`Doc2Vec`, like other algorithms in the `Word2Vec` family, needs lots of training data to train & essentially "fill" the high-dimensional space usefully. I wouldn't expect "hundreds" of docs to be able to fill even the smallish-dimensional models you're trying.
There's no theoretical basis for this, but as a very very rough rule-of-thumb, in `Word2Vec`, I wouldn't expect to train an N-dimensional dense embedding unless the vocabulary has at least N*N distinct words – and plenty of varied, subtly-contrasting usage examples of all those N*N words. (One or a few examples don't tend to give good vectors – there'll be just a few training-visits to those examples, and your model will reflect whatever those few, likely idiosyncratic, usages imply, rather than a more-generalizable vector that might be possible with a wider range of examples.
So I wouldn't expect hundreds-of-docs to give a doc-vector space of even a meager 40 dimensions.
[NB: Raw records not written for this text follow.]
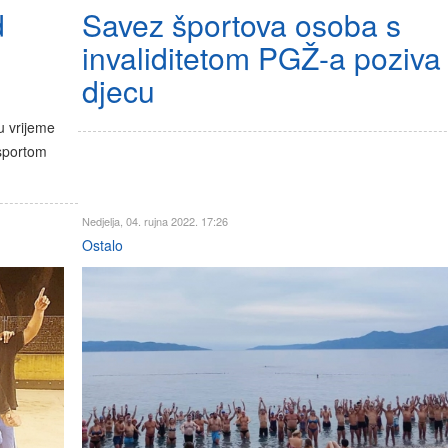
d
Savez športova osoba s
invaliditetom PGŽ-a poziva
djecu
u vrijeme
 sportom
Nedjelja, 04. rujna 2022. 17:26
Ostalo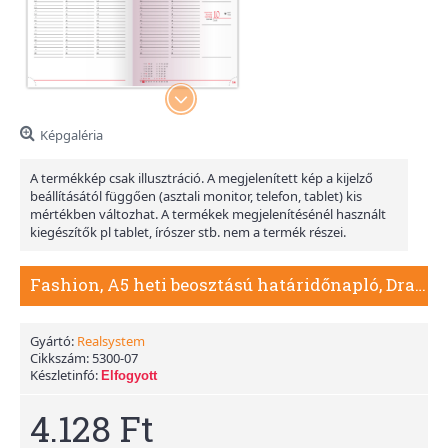
Képgaléria
A termékkép csak illusztráció. A megjelenített kép a kijelző
beállításától függően (asztali monitor, telefon, tablet) kis
mértékben változhat. A termékek megjelenítésénél használt
kiegészítők pl tablet, írószer stb. nem a termék részei.
Fashion, A5 heti beosztású határidőnapló, Drapp
Gyártó:
Realsystem
Cikkszám:
5300-07
Készletinfó:
Elfogyott
4.128 Ft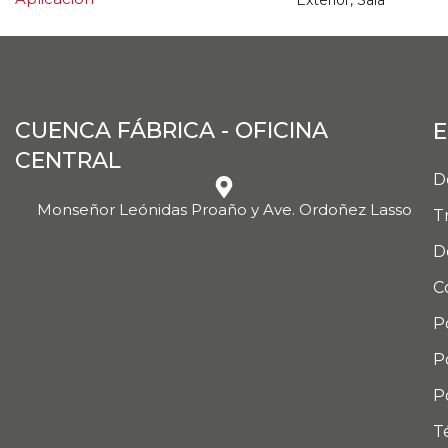
Exterior, Sala
CUENCA FÁBRICA - OFICINA
E
CENTRAL
D
Monseñor Leónidas Proaño y Ave. Ordoñez Lasso
T
D
C
P
P
P
T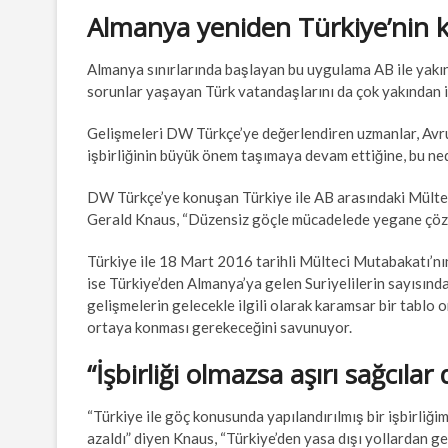
Almanya yeniden Türkiye’nin k
Almanya sınırlarında başlayan bu uygulama AB ile yakın e
sorunlar yaşayan Türk vatandaşlarını da çok yakından il
Gelişmeleri DW Türkçe’ye değerlendiren uzmanlar, Avru
işbirliğinin büyük önem taşımaya devam ettiğine, bu ne
DW Türkçe’ye konuşan Türkiye ile AB arasındaki Mültec
Gerald Knaus, “Düzensiz göçle mücadelede yegane çözüm 
Türkiye ile 18 Mart 2016 tarihli Mülteci Mutabakatı’nın
ise Türkiye’den Almanya’ya gelen Suriyelilerin sayısın
gelişmelerin gelecekle ilgili olarak karamsar bir tablo 
ortaya konması gerekeceğini savunuyor.
“İşbirliği olmazsa aşırı sağcıla
“Türkiye ile göç konusunda yapılandırılmış bir işbirliğim
azaldı” diyen Knaus, “Türkiye’den yasa dışı yollardan g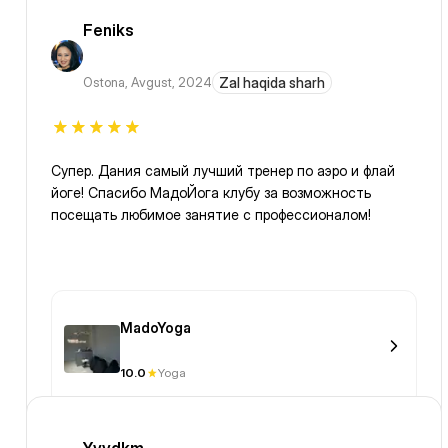
Feniks
Ostona
,
Avgust, 2024
Zal haqida sharh
Супер. Дания самый лучший тренер по аэро и флай
йоге! Спасибо МадоЙога клубу за возможность
посещать любимое занятие с профессионалом!
MadoYoga
10.0
Yoga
Also: `min_count=1` is almost always a bad idea with these algorithms. Again, one (or even jsut a few) usage-examples don't have much chance of training a 'good', generalizable representation of a word. But given things like the zipfian distribution of word frequencies in typical natural langauge text, there are a *lot* of such singleton/few-count words. So you may find the majority of the model's state, & training time, struggling from the influence of insufficient examples, and this even interferes with the vectors for other more-common words. *Discarding* rare words, as with the default `min_count=5` (or even higher values when you have more data) usually gives better results.
My general sense (from limited experiments) is that `min_count=1` can be especially damaging to `Doc2Vec` trainings, where you usually have only one text per document-tag (id). Those single-appearance words, in their single-appearance docs, either compete with the doc-vector as explainers of their contexts (in PV-DM mode, or PV-DBOW with skip-gram words), or have an oversized influence on the doc-vector – as the data suggests they are 100%-suggestive of the matching doc-vector (when real relationshisp are almost always more-subtl than that).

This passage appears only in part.